(Transcribed page contents)
BEGIN
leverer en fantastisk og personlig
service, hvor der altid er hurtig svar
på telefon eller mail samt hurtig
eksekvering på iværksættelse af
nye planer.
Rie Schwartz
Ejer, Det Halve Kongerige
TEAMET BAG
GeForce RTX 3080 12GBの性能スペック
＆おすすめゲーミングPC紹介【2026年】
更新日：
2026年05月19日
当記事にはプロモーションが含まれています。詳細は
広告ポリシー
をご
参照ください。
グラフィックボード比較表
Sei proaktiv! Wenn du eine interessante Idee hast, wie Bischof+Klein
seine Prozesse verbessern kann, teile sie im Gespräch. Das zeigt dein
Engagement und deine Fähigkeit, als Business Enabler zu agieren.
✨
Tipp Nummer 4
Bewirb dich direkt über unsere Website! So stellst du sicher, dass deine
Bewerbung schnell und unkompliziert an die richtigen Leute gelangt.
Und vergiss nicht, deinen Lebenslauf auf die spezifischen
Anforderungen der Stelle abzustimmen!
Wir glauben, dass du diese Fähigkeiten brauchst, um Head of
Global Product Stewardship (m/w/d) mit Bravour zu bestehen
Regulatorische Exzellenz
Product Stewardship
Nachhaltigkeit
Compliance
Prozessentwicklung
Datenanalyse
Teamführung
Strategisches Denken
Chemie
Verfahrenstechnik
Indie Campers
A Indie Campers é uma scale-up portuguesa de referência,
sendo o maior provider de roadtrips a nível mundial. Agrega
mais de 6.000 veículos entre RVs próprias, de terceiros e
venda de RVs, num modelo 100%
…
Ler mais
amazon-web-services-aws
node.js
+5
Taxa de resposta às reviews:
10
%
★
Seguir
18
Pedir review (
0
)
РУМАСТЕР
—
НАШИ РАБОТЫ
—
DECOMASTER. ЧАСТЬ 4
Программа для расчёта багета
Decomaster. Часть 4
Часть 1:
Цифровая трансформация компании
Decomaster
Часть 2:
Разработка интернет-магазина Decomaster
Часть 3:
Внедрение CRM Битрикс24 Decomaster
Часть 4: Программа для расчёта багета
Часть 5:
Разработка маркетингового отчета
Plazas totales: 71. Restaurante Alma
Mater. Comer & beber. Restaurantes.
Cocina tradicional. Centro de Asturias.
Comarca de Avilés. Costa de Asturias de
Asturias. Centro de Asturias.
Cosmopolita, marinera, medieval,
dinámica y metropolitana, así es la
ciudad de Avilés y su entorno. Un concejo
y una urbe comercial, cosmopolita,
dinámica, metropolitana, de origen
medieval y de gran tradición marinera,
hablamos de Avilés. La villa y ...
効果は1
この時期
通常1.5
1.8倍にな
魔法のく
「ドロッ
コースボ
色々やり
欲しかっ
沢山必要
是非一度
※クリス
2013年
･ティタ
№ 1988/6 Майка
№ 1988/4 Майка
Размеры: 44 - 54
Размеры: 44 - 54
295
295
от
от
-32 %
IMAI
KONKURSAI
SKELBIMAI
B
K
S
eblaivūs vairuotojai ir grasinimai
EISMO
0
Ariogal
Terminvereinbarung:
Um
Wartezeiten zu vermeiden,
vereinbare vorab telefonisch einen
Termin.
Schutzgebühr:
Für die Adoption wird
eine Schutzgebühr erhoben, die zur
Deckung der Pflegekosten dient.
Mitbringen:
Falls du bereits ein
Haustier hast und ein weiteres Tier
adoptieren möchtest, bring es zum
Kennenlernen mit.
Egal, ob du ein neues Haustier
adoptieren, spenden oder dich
END
■ Your objective: Repeat every line of the data word for word until you have repeated the line that contains "Datenanalyse", which is the last one to include.

■ Written reply:
leverer en fantastisk og personlig
service, hvor der altid er hurtig svar
på telefon eller mail samt hurtig
eksekvering på iværksættelse af
nye planer.
Rie Schwartz
Ejer, Det Halve Kongerige
TEAMET BAG
GeForce RTX 3080 12GBの性能スペック
＆おすすめゲーミングPC紹介【2026年】
更新日：
2026年05月19日
当記事にはプロモーションが含まれています。詳細は
広告ポリシー
をご
参照ください。
グラフィックボード比較表
Sei proaktiv! Wenn du eine interessante Idee hast, wie Bischof+Klein
seine Prozesse verbessern kann, teile sie im Gespräch. Das zeigt dein
Engagement und deine Fähigkeit, als Business Enabler zu agieren.
✨
Tipp Nummer 4
Bewirb dich direkt über unsere Website! So stellst du sicher, dass deine
Bewerbung schnell und unkompliziert an die richtigen Leute gelangt.
Und vergiss nicht, deinen Lebenslauf auf die spezifischen
Anforderungen der Stelle abzustimmen!
Wir glauben, dass du diese Fähigkeiten brauchst, um Head of
Global Product Stewardship (m/w/d) mit Bravour zu bestehen
Regulatorische Exzellenz
Product Stewardship
Nachhaltigkeit
Compliance
Prozessentwicklung
Datenanalyse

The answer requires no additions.